In [0]:
secret_value = "2fV8Q~wWpWRiQpE4teMezR5fZyViPAHsE1Jn.aZG"
client_id = "ffc81883-5473-4917-978e-4ca22cd12487"
tenant_id = "048040fa-d182-4cdc-8fc0-39864acdef68"


In [0]:
spark.conf.set("fs.azure.account.auth.type.grdsamitsa.dfs.core.windows.net", "OAuth")
spark.conf.set("fs.azure.account.oauth.provider.type.grdsamitsa.dfs.core.windows.net", "org.apache.hadoop.fs.azurebfs.oauth2.ClientCredsTokenProvider")
spark.conf.set("fs.azure.account.oauth2.client.id.grdsamitsa.dfs.core.windows.net", client_id)
spark.conf.set("fs.azure.account.oauth2.client.secret.grdsamitsa.dfs.core.windows.net", secret_value)
spark.conf.set("fs.azure.account.oauth2.client.endpoint.grdsamitsa.dfs.core.windows.net", f"https://login.microsoftonline.com/{tenant_id}/oauth2/token")

In [0]:
# Databricks notebook source
# DBTITLE 1,Setup Parameters
# MAGIC %md
# MAGIC #### Set up the input path and checkpoint location for Auto Loader.
# MAGIC Replace `my_storage_account` and `my_container` with your actual Azure storage account and container names.

# In[1]:
input_path = "abfss://landing-zone@grdsamitsa.dfs.core.windows.net/data/order-stream"
checkpoint_path = "abfss://landing-zone@grdsamitsa.dfs.core.windows.net/checkpoints/auto_loader_trigger_available_now/"

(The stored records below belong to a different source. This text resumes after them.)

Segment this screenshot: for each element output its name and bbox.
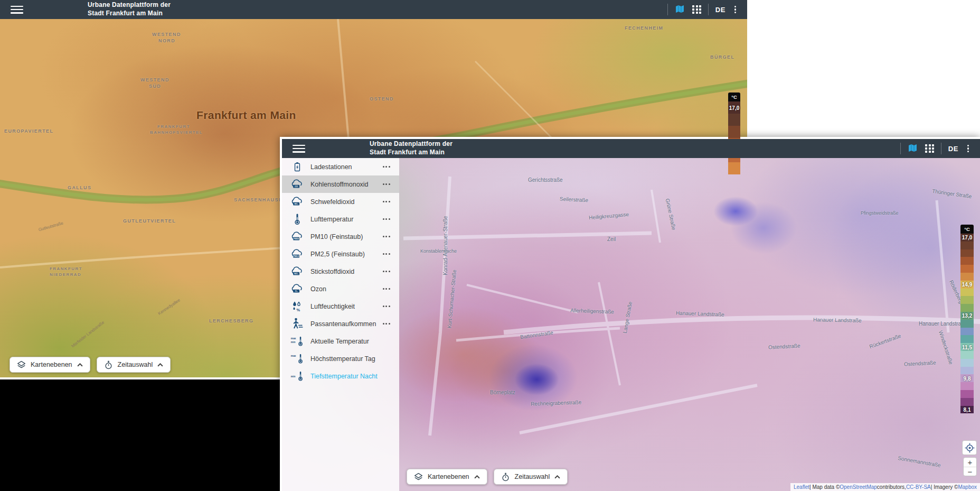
map-label: Zeil [607, 236, 616, 242]
map-label: WESTEND [140, 77, 169, 82]
item-options-menu-icon[interactable] [382, 268, 391, 274]
sidebar-item-pm10-feinstaub[interactable]: PM10PM10 (Feinstaub) [282, 228, 399, 245]
map-label: GALLUS [68, 185, 91, 190]
svg-text:PM2,5: PM2,5 [294, 255, 300, 257]
sidebar-item-schwefeldioxid[interactable]: SO₂Schwefeldioxid [282, 193, 399, 210]
sidebar-item-stickstoffdioxid[interactable]: NO₂Stickstoffdioxid [282, 263, 399, 280]
sidebar-item-ozon[interactable]: O₃Ozon [282, 280, 399, 298]
kebab-menu-icon[interactable] [965, 144, 971, 154]
humidity-icon: % [290, 301, 304, 312]
kartenebenen-button[interactable]: Kartenebenen [10, 357, 90, 373]
map-label: WESTEND [152, 32, 181, 37]
zeitauswahl-button[interactable]: Zeitauswahl [97, 357, 171, 373]
map-icon[interactable] [675, 4, 685, 15]
thermometer-maxmin-icon: maxmin [290, 335, 304, 347]
pedestrian-icon [290, 318, 304, 330]
legend-band [960, 249, 974, 257]
grid-apps-icon[interactable] [925, 144, 934, 153]
legend-band [960, 398, 974, 406]
item-options-menu-icon[interactable] [382, 321, 391, 327]
item-options-menu-icon[interactable] [382, 164, 391, 170]
attribution-link[interactable]: OpenStreetMap [840, 484, 877, 490]
locate-button[interactable] [962, 440, 977, 455]
map-label: NIEDERRAD [50, 272, 81, 277]
map-label: Börneplatz [490, 390, 515, 395]
language-selector[interactable]: DE [715, 6, 725, 14]
chevron-up-icon [554, 475, 560, 479]
language-selector[interactable]: DE [948, 145, 958, 153]
legend-value: 17,0 [960, 235, 974, 240]
legend-band [960, 390, 974, 398]
map-label: Hanauer Landstraße [813, 317, 862, 323]
sidebar-item-hoechsttemperatur-tag[interactable]: maxHöchsttemperatur Tag [282, 350, 399, 367]
grid-apps-icon[interactable] [692, 5, 701, 14]
svg-text:%: % [297, 307, 300, 312]
thermometer-min-icon: min [290, 370, 304, 382]
item-options-menu-icon[interactable] [382, 286, 391, 292]
map-label: Konstablerwache [420, 248, 457, 254]
header-separator [708, 4, 709, 15]
item-options-menu-icon[interactable] [382, 234, 391, 239]
svg-text:O₃: O₃ [295, 290, 298, 292]
sidebar-item-luftfeuchtigkeit[interactable]: %Luftfeuchtigkeit [282, 298, 399, 315]
legend-value: 9,8 [960, 375, 974, 381]
legend-band: 17,0 [728, 101, 740, 114]
header-separator [941, 143, 941, 154]
front-temperature-legend: °C 17,014,913,211,59,88,1 [960, 225, 974, 413]
map-icon[interactable] [908, 143, 918, 154]
sidebar-item-aktuelle-temperatur[interactable]: maxminAktuelle Temperatur [282, 332, 399, 350]
item-options-menu-icon[interactable] [382, 251, 391, 257]
zoom-out-button[interactable]: − [964, 467, 976, 476]
attribution-link[interactable]: Mapbox [958, 484, 977, 490]
attribution-link[interactable]: Leaflet [794, 484, 809, 490]
sidebar-item-passantenaufkommen[interactable]: Passantenaufkommen [282, 315, 399, 332]
legend-band: 13,2 [960, 312, 974, 320]
sidebar-item-label: Luftfeuchtigkeit [310, 303, 355, 310]
legend-band [960, 289, 974, 297]
legend-band [960, 359, 974, 367]
svg-text:max: max [291, 355, 296, 357]
legend-value: 11,5 [960, 344, 974, 350]
item-options-menu-icon[interactable] [382, 216, 391, 222]
item-options-menu-icon[interactable] [382, 181, 391, 187]
cloud-gas-icon: CO [290, 179, 304, 190]
hamburger-menu-icon[interactable] [293, 145, 305, 153]
map-label: FRANKFURT [50, 266, 82, 271]
cloud-gas-icon: NO₂ [290, 266, 304, 277]
item-options-menu-icon[interactable] [382, 303, 391, 309]
legend-band [960, 257, 974, 265]
chevron-up-icon [77, 363, 83, 367]
sidebar-item-label: Schwefeldioxid [310, 198, 354, 206]
map-attribution: Leaflet | Map data © OpenStreetMap contr… [790, 483, 980, 491]
sidebar-item-kohlenstoffmonoxid[interactable]: COKohlenstoffmonoxid [282, 175, 399, 193]
front-header: Urbane Datenplattform der Stadt Frankfur… [282, 139, 980, 158]
back-temperature-legend: °C 17,0 [728, 92, 740, 174]
legend-unit: °C [728, 92, 740, 101]
sidebar-item-label: Stickstoffdioxid [310, 268, 354, 275]
map-label: BAHNHOFSVIERTEL [150, 130, 203, 135]
attribution-link[interactable]: CC-BY-SA [906, 484, 931, 490]
attribution-text: | Imagery © [931, 484, 958, 490]
sidebar-item-label: Aktuelle Temperatur [310, 338, 369, 345]
sidebar-item-pm25-feinstaub[interactable]: PM2,5PM2,5 (Feinstaub) [282, 245, 399, 263]
sidebar-item-tiefsttemperatur-nacht[interactable]: minTiefsttemperatur Nacht [282, 367, 399, 385]
kebab-menu-icon[interactable] [732, 5, 738, 15]
map-label: SACHSENHAUSEN [234, 197, 287, 202]
sidebar-item-ladestationen[interactable]: Ladestationen [282, 158, 399, 175]
legend-band: 14,9 [960, 281, 974, 289]
attribution-text: contributors, [877, 484, 906, 490]
chevron-up-icon [474, 475, 480, 479]
zeitauswahl-button[interactable]: Zeitauswahl [494, 469, 568, 485]
map-label: Pfingstweidstraße [861, 210, 899, 216]
sidebar-item-label: PM10 (Feinstaub) [310, 233, 363, 240]
legend-unit: °C [960, 225, 974, 234]
sidebar-item-lufttemperatur[interactable]: Lufttemperatur [282, 210, 399, 228]
map-label: FRANKFURT [157, 124, 190, 129]
hamburger-menu-icon[interactable] [11, 6, 23, 14]
item-options-menu-icon[interactable] [382, 199, 391, 205]
cloud-gas-icon: PM10 [290, 231, 304, 242]
legend-band: 11,5 [960, 343, 974, 351]
kartenebenen-button[interactable]: Kartenebenen [407, 469, 487, 485]
legend-value: 14,9 [960, 282, 974, 288]
zoom-in-button[interactable]: + [964, 458, 976, 467]
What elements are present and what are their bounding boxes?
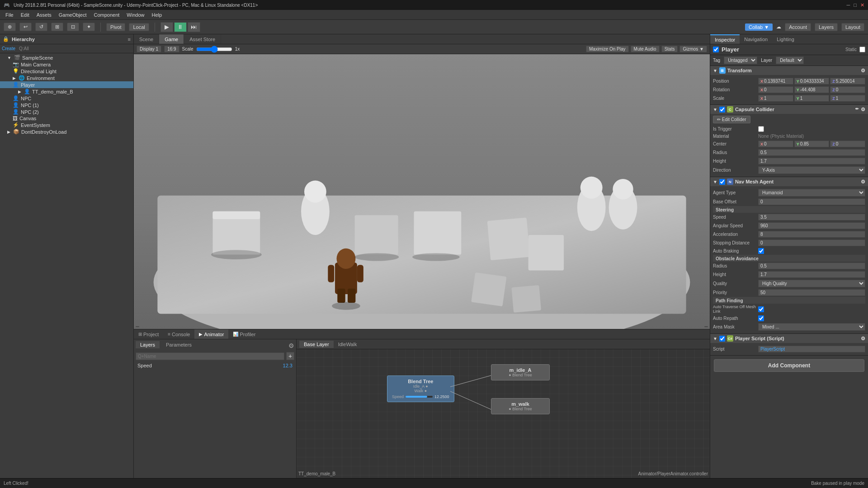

# DBTITLE 2,Configure and Run Auto Loader
# MAGIC %md
# MAGIC #### Configure Auto Loader with Trigger.AvailableNow
# MAGIC
# MAGIC We use `cloudFiles` as the source format.
# MAGIC The `trigger(availableNow=True)` setting is the key here. It tells the streaming query to process all files that have arrived in the `input_path` since the last run, and then terminate immediately.
# MAGIC This allows us to run the job on a schedule (e.g., every 5 minutes, every hour) without leaving a cluster running continuously.

# In[2]:
from pyspark.sql.streaming import StreamingQuery
from pyspark.sql.functions import col

# Read data from the input path using Auto Loader
# We use the `cloudFiles` source with the required options.
# `inferSchema` is set to `True` for simplicity, but you should explicitly define a schema for production.
df = (spark.readStream
  .format("cloudFiles")
  .option("cloudFiles.format", "csv")
  .option("cloudFiles.inferSchema", "true")
  .option("cloudFiles.schemaLocation", checkpoint_path + "schema/")
  .load(input_path)
)

# DBTITLE 3,Write to Delta Table and Terminate
# MAGIC %md
# MAGIC #### Write the data to a Delta table
# MAGIC
# MAGIC The `.trigger(availableNow=True)` is the crucial part of this code. It's the mechanism that makes the pipeline "batch-like" and cost-effective.
# MAGIC
# MAGIC * The query will find all new files that have arrived since the last successful run.
# MAGIC * It will write the new data to the target Delta table in a single micro-batch.
# MAGIC * Once the data is written, the query will terminate itself, allowing the job's cluster to shut down and save on compute costs.

# In[3]:
try:
    (df.writeStream
        .trigger(availableNow=True) # THIS IS THE KEY!
        .option("checkpointLocation", checkpoint_path + "checkpoint/")
        .option("mergeSchema", "true")
        .toTable("dbacademy.labuser11327437_1757240457.order_df")
        .awaitTermination()
    )
except Exception as e:
    print(f"Error during streaming write: {e}")
    # You can add more robust error handling here, like logging to a separate table
    # or sending a notification.

# DBTITLE 4,Important Considerations
# MAGIC %md
# MAGIC #### Key things to remember for production:
# MAGIC 1.  **Scheduling:** You would set this up as a Databricks Job with a recurring schedule (e.g., every 15 minutes).
# MAGIC 2.  **Cluster Configuration:** Use a **Jobs cluster** for this notebook, as they are significantly cheaper than All-Purpose clusters. Configure the cluster to autoterminate after a short period of inactivity.
# MAGIC 3.  **Permissions:** Ensure the service principal or cluster has the necessary read/write permissions for the storage path and the checkpoint location.
# MAGIC 4.  **Idempotency:** The checkpoint location is what ensures exactly-once processing, even if the job fails and needs to restart.
# MAGIC 5.  **Data Freshness:** This pattern is ideal for use cases where near-real-time (e.g., 5-15 minute latency) is acceptable. For true real-time needs, a continuous streaming query with a cluster that is always on would be necessary, but at a higher cost.


In [0]:
%sql
select count(*) from dbacademy.labuser11327437_1757240457.order_df;